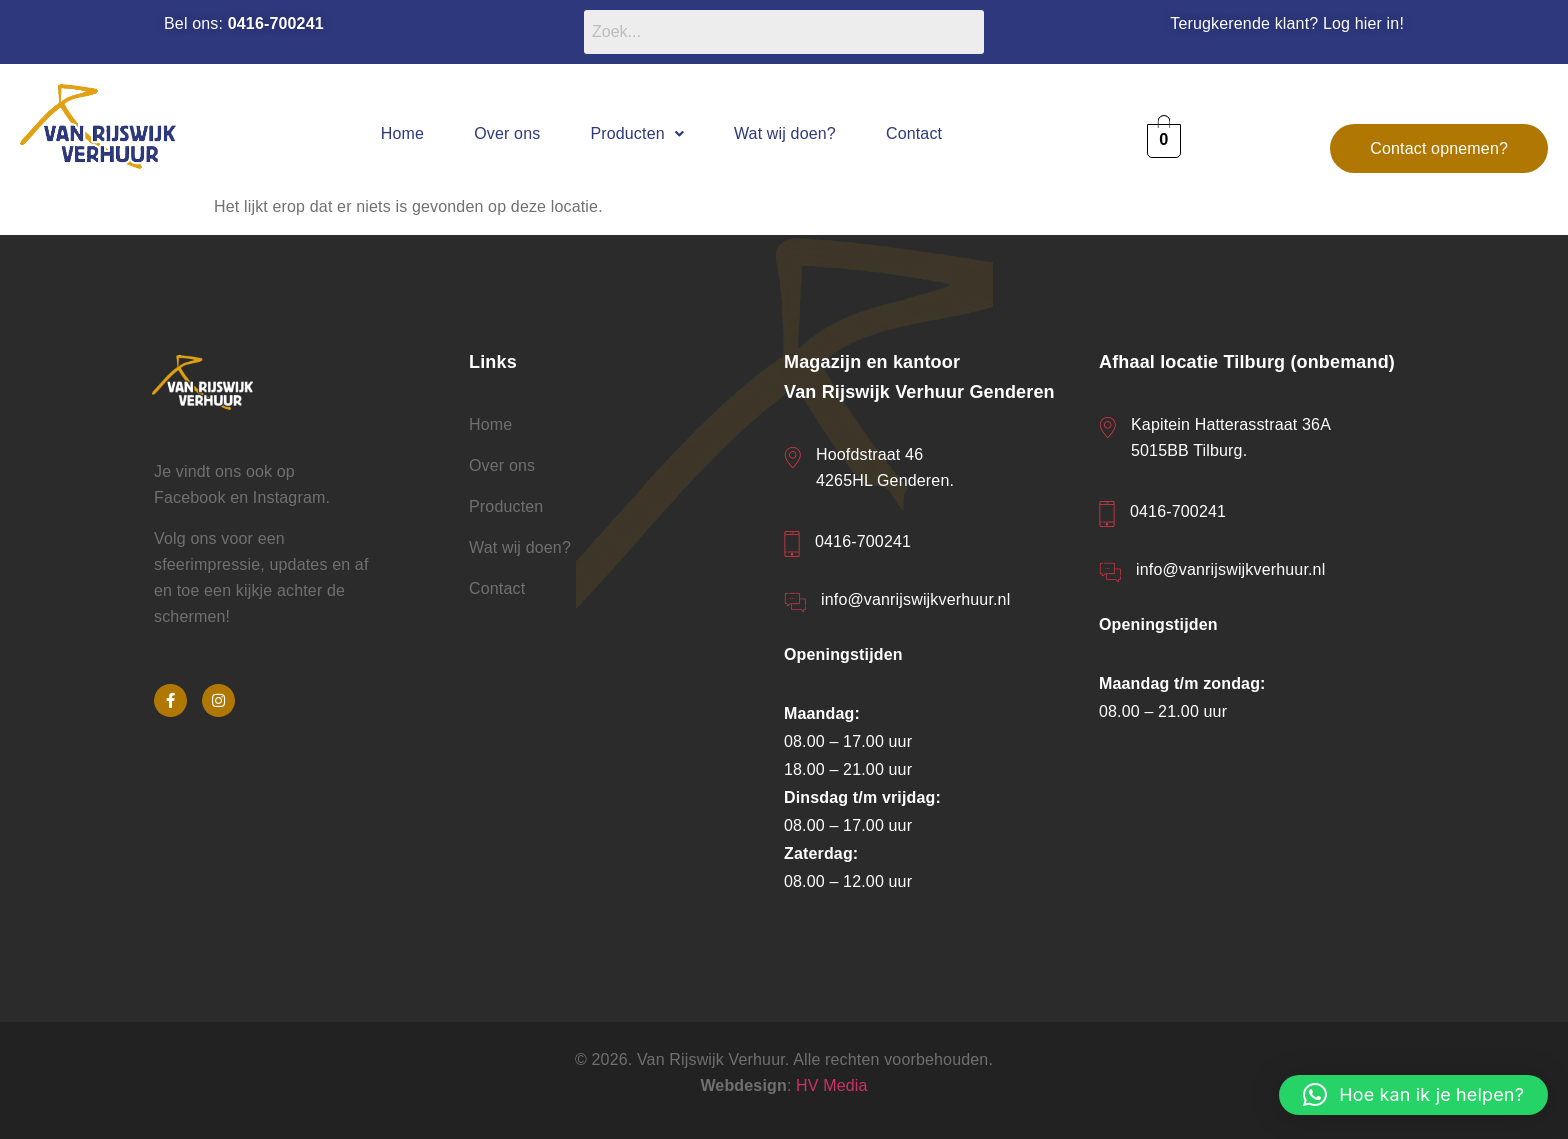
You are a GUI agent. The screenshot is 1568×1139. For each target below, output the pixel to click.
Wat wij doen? (785, 133)
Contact (914, 133)
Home (402, 133)
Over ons (507, 133)
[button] (637, 133)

= = = =

**What the task requires:** Could you give the listing above again word for word, without any pictures?

**Solution for this problem:**
You are a GUI agent. The screenshot is 1568×1139. For each target below, output the pixel to click.
Wat wij doen? (785, 133)
Contact (914, 133)
Home (402, 133)
Over ons (507, 133)
[button] (637, 133)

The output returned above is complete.